The Army Cyclist Corps
The formation of the Army Cyclist Corps was authorised by Army Order 477 of 1914, which was dated 7 November 1914. More detailed instructions were given in Army Order 478.
A number of cyclist units already existed:
- Some were formed for the Territorial Force in 1908 and later. Of these, most were units of infantry regiments (an example being the 7th (Cyclist) Battalion of the Devonshire Regiment) while others were independent cyclist units such as the Northern Cyclist Battalion. You will find details of all of the units on this website.
- In addition to this one cyclist company had been formed in war time for each infantry division. So for example, the structure of the 1st Division included the 1st Divisional Cyclist Company. These units were technically of the regular army. All of the new army divisions raised under Lord Kitchener's instructions in 1914 also included a cyclist company.
- When the Army Order came into effect, all men then serving with divisional cyclist companies (who had been seconded to these units from other regiments) and who were in training as cyclists to provide drafts for those companies would be transferred into the new Corps.
- The Army Order did not affect the Territorial cyclist units or the men serving in them.
- Officers would be seconded from other regiments and corps.
- Men being enlisted for the duration of the war could now be appointed to the new Corps.
- Pay was to be the same as that of the infantry. Proficiency pay would be given to men who qualified as a proficient cyclist and who had the necessary physical endurance, as defined in Army Order 438 of 1914 for the Territorial Force cyclist battalions.
The primary roles of the cyclists were reconnaissance and communications (message taking). They were armed as infantry and could provide mobile firepower if required.
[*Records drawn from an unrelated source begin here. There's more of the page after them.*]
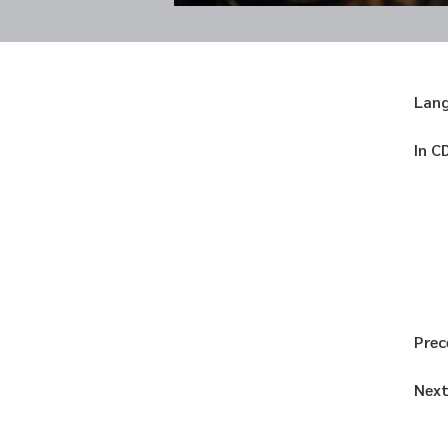
Lan
In C
Prec
Next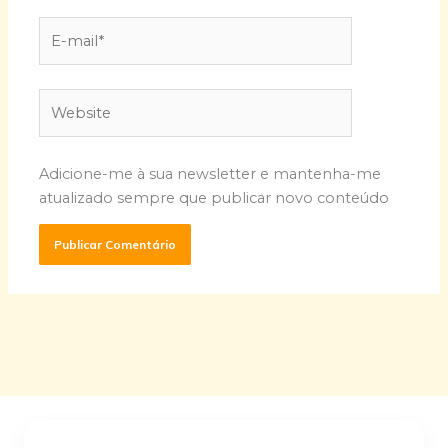
E-
mail*
Website
Adicione-me à sua newsletter e mantenha-me
atualizado sempre que publicar novo conteúdo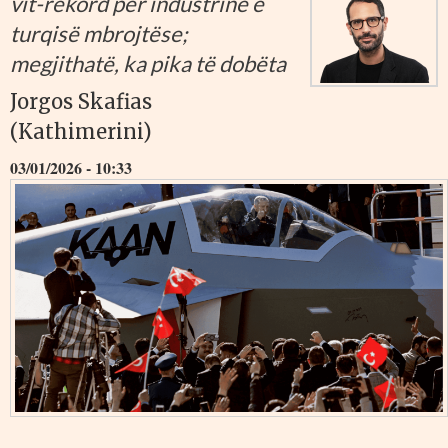
vit-rekord për industrinë e
turqisë mbrojtëse;
megjithatë, ka pika të dobëta
Jorgos Skafias
(Kathimerini)
03/01/2026 - 10:33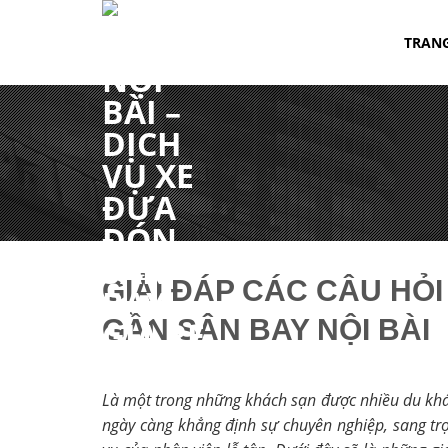
Chuyển
đến
TRAN
nội
dung
GIẢI ĐÁP CÁC CÂU HỎI
GẦN SÂN BAY NỘI BÀI
Là một trong những khách sạn được nhiều du khác
ngày càng khẳng định sự chuyên nghiệp, sang trọn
Those units that went overseas continued in these roles but also (one the mobile phase of war had settled down into entrenched warfare) spent much time in trench-holding duties and on manual work.
In May and June 1916 the divisional cyclist companies were withdrawn to form a cyclist battalion for each Corps Headquarters (so for example, the IX Corps Divisional Cyclist Battalion came into existence and was a unit of the Army Cyclist Corps).
War diaries exist for most of the cyclist units and are held at the National Archives. There is no published regimental history and no regimental museum.